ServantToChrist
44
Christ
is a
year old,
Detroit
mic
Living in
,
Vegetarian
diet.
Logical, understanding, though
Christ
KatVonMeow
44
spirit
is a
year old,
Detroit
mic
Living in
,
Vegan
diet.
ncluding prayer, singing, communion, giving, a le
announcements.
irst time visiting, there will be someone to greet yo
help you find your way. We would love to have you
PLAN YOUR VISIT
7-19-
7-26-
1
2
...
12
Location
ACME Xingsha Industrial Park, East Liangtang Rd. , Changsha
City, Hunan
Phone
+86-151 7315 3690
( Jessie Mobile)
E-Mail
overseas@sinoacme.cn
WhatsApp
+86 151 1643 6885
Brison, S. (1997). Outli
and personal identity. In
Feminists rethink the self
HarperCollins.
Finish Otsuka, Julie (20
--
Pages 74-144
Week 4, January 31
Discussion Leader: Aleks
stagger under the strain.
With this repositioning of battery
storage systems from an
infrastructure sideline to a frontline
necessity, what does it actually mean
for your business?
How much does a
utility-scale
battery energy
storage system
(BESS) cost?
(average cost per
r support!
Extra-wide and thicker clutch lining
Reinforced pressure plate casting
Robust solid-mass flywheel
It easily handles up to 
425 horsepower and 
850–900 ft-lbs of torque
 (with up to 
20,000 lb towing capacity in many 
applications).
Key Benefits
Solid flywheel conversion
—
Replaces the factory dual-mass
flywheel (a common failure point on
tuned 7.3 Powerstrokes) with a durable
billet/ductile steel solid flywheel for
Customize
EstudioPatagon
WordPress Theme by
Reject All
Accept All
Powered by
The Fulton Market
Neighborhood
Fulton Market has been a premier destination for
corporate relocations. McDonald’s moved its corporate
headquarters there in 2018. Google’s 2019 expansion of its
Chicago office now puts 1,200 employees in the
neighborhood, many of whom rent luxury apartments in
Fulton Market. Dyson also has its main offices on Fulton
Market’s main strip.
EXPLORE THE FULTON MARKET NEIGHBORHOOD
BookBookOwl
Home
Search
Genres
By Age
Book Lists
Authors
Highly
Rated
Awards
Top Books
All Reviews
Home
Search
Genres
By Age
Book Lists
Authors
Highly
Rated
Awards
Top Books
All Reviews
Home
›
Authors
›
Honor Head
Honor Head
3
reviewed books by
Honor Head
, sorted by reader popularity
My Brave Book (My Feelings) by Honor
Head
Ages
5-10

* **Exercise requirements**
All of the material must be reproduced exactly.

* **Task output**
ServantToChrist
44
Christ
is a
year old,
Detroit
mic
Living in
,
Vegetarian
diet.
Logical, understanding, though
Christ
KatVonMeow
44
spirit
is a
year old,
Detroit
mic
Living in
,
Vegan
diet.
ncluding prayer, singing, communion, giving, a le
announcements.
irst time visiting, there will be someone to greet yo
help you find your way. We would love to have you
PLAN YOUR VISIT
7-19-
7-26-
1
2
...
12
Location
ACME Xingsha Industrial Park, East Liangtang Rd. , Changsha
City, Hunan
Phone
+86-151 7315 3690
( Jessie Mobile)
E-Mail
overseas@sinoacme.cn
WhatsApp
+86 151 1643 6885
Brison, S. (1997). Outli
and personal identity. In
Feminists rethink the self
HarperCollins.
Finish Otsuka, Julie (20
--
Pages 74-144
Week 4, January 31
Discussion Leader: Aleks
stagger under the strain.
With this repositioning of battery
storage systems from an
infrastructure sideline to a frontline
necessity, what does it actually mean
for your business?
How much does a
utility-scale
battery energy
storage system
(BESS) cost?
(average cost per
r support!
Extra-wide and thicker clutch lining
Reinforced pressure plate casting
Robust solid-mass flywheel
It easily handles up to 
425 horsepower and 
850–900 ft-lbs of torque
 (with up to 
20,000 lb towing capacity in many 
applications).
Key Benefits
Solid flywheel conversion
—
Replaces the factory dual-mass
flywheel (a common failure point on
tuned 7.3 Powerstrokes) with a durable
billet/ductile steel solid flywheel for
Customize
EstudioPatagon
WordPress Theme by
Reject All
Accept All
Powered by
The Fulton Market
Neighborhood
Fulton Market has been a premier destination for
corporate relocations. McDonald’s moved its corporate
headquarters there in 2018. Google’s 2019 expansion of its
Chicago office now puts 1,200 employees in the
neighborhood, many of whom rent luxury apartments in
Fulton Market. Dyson also has its main offices on Fulton
Market’s main strip.
EXPLORE THE FULTON MARKET NEIGHBORHOOD
BookBookOwl
Home
Search
Genres
By Age
Book Lists
Authors
Highly
Rated
Awards
Top Books
All Reviews
Home
Search
Genres
By Age
Book Lists
Authors
Highly
Rated
Awards
Top Books
All Reviews
Home
›
Authors
›
Honor Head
Honor Head
3
reviewed books by
Honor Head
, sorted by reader popularity
My Brave Book (My Feelings) by Honor
Head
Ages
5-10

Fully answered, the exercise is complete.